As someone who builds and maintains cloud infrastructure, I have always been leery from a security perspective of giving 3rd party services, such as CI/CD platforms, access to the resources. All the service vendors claim to take stringent precautions and implement foolproof processes, but still, vulnerabilities getexploited and errors happen. Therefore, my preference is to use tools that can be self-hosted. However, I may not always have a choice if the organization is already committed to an external partner, such as Bitbucket Pipelines or GitHub Actions. In that case, in order to apply some Terraform IaC or deploy to an autoscaling group, there is no choice but to furnish the external tool with an API secret key, right? Wrong! With the proliferation of OpenID Connect, it is possible to give 3rd party platforms token-based access that does not require secret keys.

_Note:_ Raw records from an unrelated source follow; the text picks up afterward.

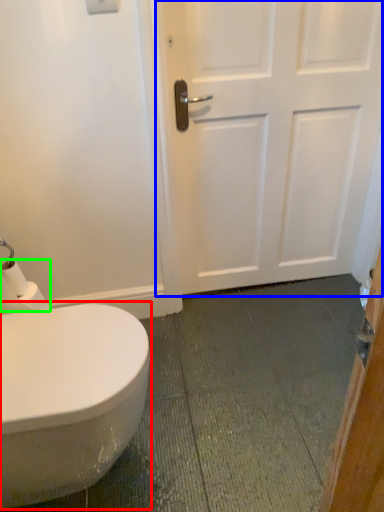 Question: Estimate the real-world distances between objects in this image. Which object is farther from bidet (highlighted by a red box), door (highlighted by a blue box) or toilet paper (highlighted by a green box)?

Choices:
 (A) door
 (B) toilet paper

Answer: (A) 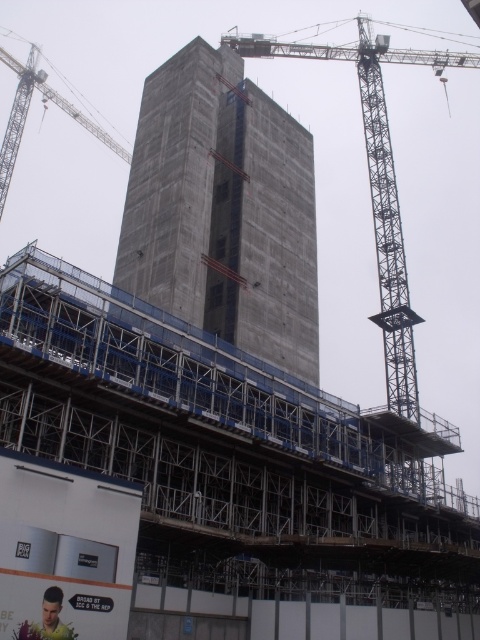 Consider the image. You are a construction worker who needs to transport materials from the metallic gray crane at upper left to the concrete scaffolding at center. Given that your vehicle can only travel in a straight line and has a maximum range of 250 feet, will you be able to reach the scaffolding from the crane?

The concrete scaffolding at center is 273.53 feet from the metallic gray crane at upper left. Since the vehicle has a maximum range of 250 feet, it cannot reach the scaffolding from the crane.

You are a construction worker standing at the yellow shirt at lower left. You need to lift a heavy beam to the top of the metallic gray crane at upper left. Can you reach the crane with the beam using the crane itself?

The metallic gray crane at upper left is taller than the yellow shirt at lower left, so yes, the crane can lift the beam to its top since it is higher than your current position at the yellow shirt at lower left.

You are an engineer inspecting a construction site. You see the concrete at center and the gray metallic crane at center. Which object is taller?

The gray metallic crane at center is taller than the concrete at center. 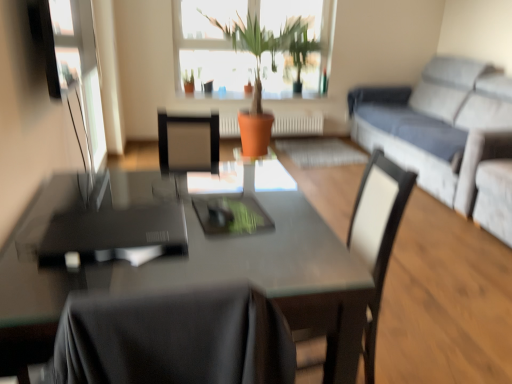 Describe the element at coordinates (260, 70) in the screenshot. Image resolution: width=512 pixels, height=384 pixels. I see `terracotta clay pot at center` at that location.

Image resolution: width=512 pixels, height=384 pixels. Describe the element at coordinates (206, 282) in the screenshot. I see `glossy glass table at center` at that location.

This screenshot has height=384, width=512. Describe the element at coordinates (377, 234) in the screenshot. I see `white leather chair at center` at that location.

This screenshot has height=384, width=512. Describe the element at coordinates (444, 131) in the screenshot. I see `light gray fabric couch at right` at that location.

Locate an element on the screen. The height and width of the screenshot is (384, 512). terracotta clay pot at center is located at coordinates (260, 70).

Would you say terracotta clay pot at center contains white leather chair at center?

No, white leather chair at center is not inside terracotta clay pot at center.

Between terracotta clay pot at center and white leather chair at center, which one has larger size?

Bigger between the two is terracotta clay pot at center.

Is terracotta clay pot at center further to camera compared to white leather chair at center?

Yes, terracotta clay pot at center is further from the camera.

Are terracotta clay pot at center and white leather chair at center located far from each other?

Absolutely, terracotta clay pot at center is distant from white leather chair at center.

From a real-world perspective, is glossy glass table at center under white leather chair at center?

Yes, from a real-world perspective, glossy glass table at center is beneath white leather chair at center.

Does glossy glass table at center have a lesser height compared to white leather chair at center?

Yes, glossy glass table at center is shorter than white leather chair at center.

Is there a large distance between glossy glass table at center and white leather chair at center?

Actually, glossy glass table at center and white leather chair at center are a little close together.

In the scene shown: From the image's perspective, is glossy glass table at center above white leather chair at center?

Actually, glossy glass table at center appears below white leather chair at center in the image.

At what (x,y) coordinates should I click in order to perform the action: click on houseplant lying above the glossy glass table at center (from the image's perspective). Please return your answer as a coordinate pair (x, y). The height and width of the screenshot is (384, 512). Looking at the image, I should click on (260, 70).

Which of these two, glossy glass table at center or terracotta clay pot at center, is thinner?

Thinner between the two is glossy glass table at center.

From the picture: Which is correct: glossy glass table at center is inside terracotta clay pot at center, or outside of it?

The correct answer is: outside.

From a real-world perspective, which object rests below the other?

light gray fabric couch at right is physically lower.

Is terracotta clay pot at center to the right of light gray fabric couch at right from the viewer's perspective?

No.

Which of these two, terracotta clay pot at center or light gray fabric couch at right, stands shorter?

Standing shorter between the two is light gray fabric couch at right.

In the scene shown: Are terracotta clay pot at center and light gray fabric couch at right located far from each other?

Indeed, terracotta clay pot at center is not near light gray fabric couch at right.

The image size is (512, 384). What are the coordinates of `houseplant that appears above the light gray fabric couch at right (from the image's perspective)` in the screenshot? It's located at point(260,70).

Looking at their sizes, would you say light gray fabric couch at right is wider or thinner than terracotta clay pot at center?

Considering their sizes, light gray fabric couch at right looks slimmer than terracotta clay pot at center.

From the picture: From the image's perspective, would you say light gray fabric couch at right is shown under terracotta clay pot at center?

A: Yes.

How distant is light gray fabric couch at right from terracotta clay pot at center?

The distance of light gray fabric couch at right from terracotta clay pot at center is 1.36 meters.

From a real-world perspective, which is physically above, glossy glass table at center or light gray fabric couch at right?

In real-world perspective, light gray fabric couch at right is above.

Would you say glossy glass table at center is to the left or to the right of light gray fabric couch at right in the picture?

Clearly, glossy glass table at center is on the left of light gray fabric couch at right in the image.

Locate an element on the screen. This screenshot has width=512, height=384. table in front of the light gray fabric couch at right is located at coordinates point(206,282).

Is glossy glass table at center in contact with light gray fabric couch at right?

There is a gap between glossy glass table at center and light gray fabric couch at right.

Can you confirm if light gray fabric couch at right is smaller than white leather chair at center?

No, light gray fabric couch at right is not smaller than white leather chair at center.

Considering the relative sizes of light gray fabric couch at right and white leather chair at center in the image provided, is light gray fabric couch at right thinner than white leather chair at center?

No, light gray fabric couch at right is not thinner than white leather chair at center.

From the picture: Would you say white leather chair at center is part of light gray fabric couch at right's contents?

No, light gray fabric couch at right does not contain white leather chair at center.

The image size is (512, 384). In order to click on chair in front of the terracotta clay pot at center in this screenshot , I will do `click(377, 234)`.

At what (x,y) coordinates should I click in order to perform the action: click on chair that appears behind the glossy glass table at center. Please return your answer as a coordinate pair (x, y). The width and height of the screenshot is (512, 384). Looking at the image, I should click on (377, 234).

From the image, which object appears to be farther from glossy glass table at center, terracotta clay pot at center or white leather chair at center?

terracotta clay pot at center lies further to glossy glass table at center than the other object.

From the image, which object appears to be farther from white leather chair at center, glossy glass table at center or light gray fabric couch at right?

Based on the image, light gray fabric couch at right appears to be further to white leather chair at center.

Estimate the real-world distances between objects in this image. Which object is further from light gray fabric couch at right, white leather chair at center or terracotta clay pot at center?

white leather chair at center.

Which object lies further to the anchor point white leather chair at center, terracotta clay pot at center or glossy glass table at center?

terracotta clay pot at center lies further to white leather chair at center than the other object.

Which object lies nearer to the anchor point terracotta clay pot at center, light gray fabric couch at right or glossy glass table at center?

Based on the image, light gray fabric couch at right appears to be nearer to terracotta clay pot at center.

Based on the photo, based on their spatial positions, is glossy glass table at center or white leather chair at center closer to terracotta clay pot at center?

The object closer to terracotta clay pot at center is white leather chair at center.

When comparing their distances from white leather chair at center, does terracotta clay pot at center or light gray fabric couch at right seem further?

terracotta clay pot at center.

Based on their spatial positions, is glossy glass table at center or light gray fabric couch at right further from terracotta clay pot at center?

glossy glass table at center is positioned further to the anchor terracotta clay pot at center.

This screenshot has height=384, width=512. I want to click on studio couch between glossy glass table at center and terracotta clay pot at center in the front-back direction, so click(x=444, y=131).

At what (x,y) coordinates should I click in order to perform the action: click on chair between glossy glass table at center and terracotta clay pot at center along the z-axis. Please return your answer as a coordinate pair (x, y). Image resolution: width=512 pixels, height=384 pixels. Looking at the image, I should click on (377, 234).

At what (x,y) coordinates should I click in order to perform the action: click on chair situated between glossy glass table at center and light gray fabric couch at right from left to right. Please return your answer as a coordinate pair (x, y). The image size is (512, 384). Looking at the image, I should click on (377, 234).

Image resolution: width=512 pixels, height=384 pixels. I want to click on studio couch between white leather chair at center and terracotta clay pot at center along the z-axis, so click(444, 131). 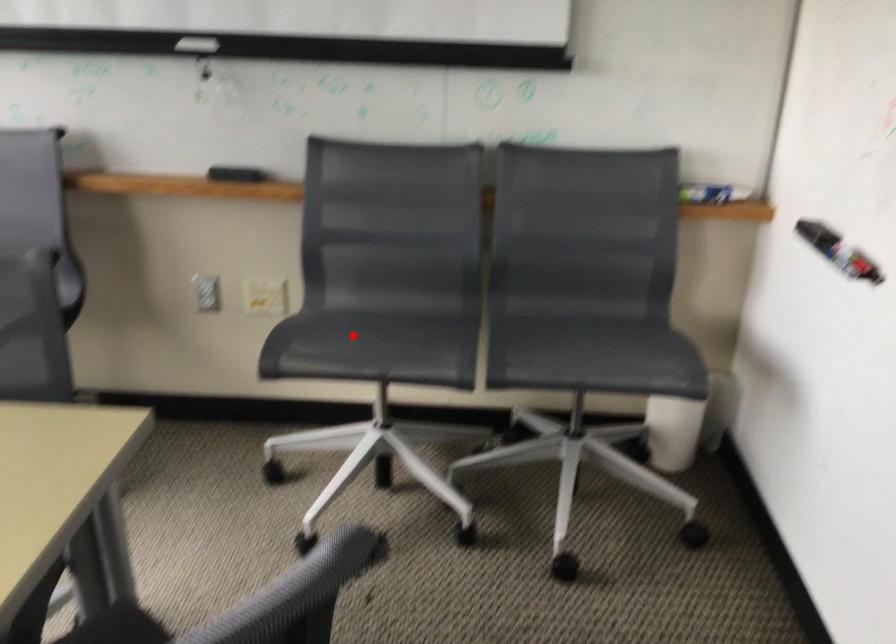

The problem with a secret is that there is always a chance of it leaking out. The risk increases the more it is shared, which happens as employees leave and new ones join. One of them may disclose it intentionally or they may be the victim of phishing or a breach. When a secret is stored in an external system, that introduces an entire new set of potential leak vectors. Mitigating the risk involves periodically changing the credentials, which is a task that adds little perceptible value.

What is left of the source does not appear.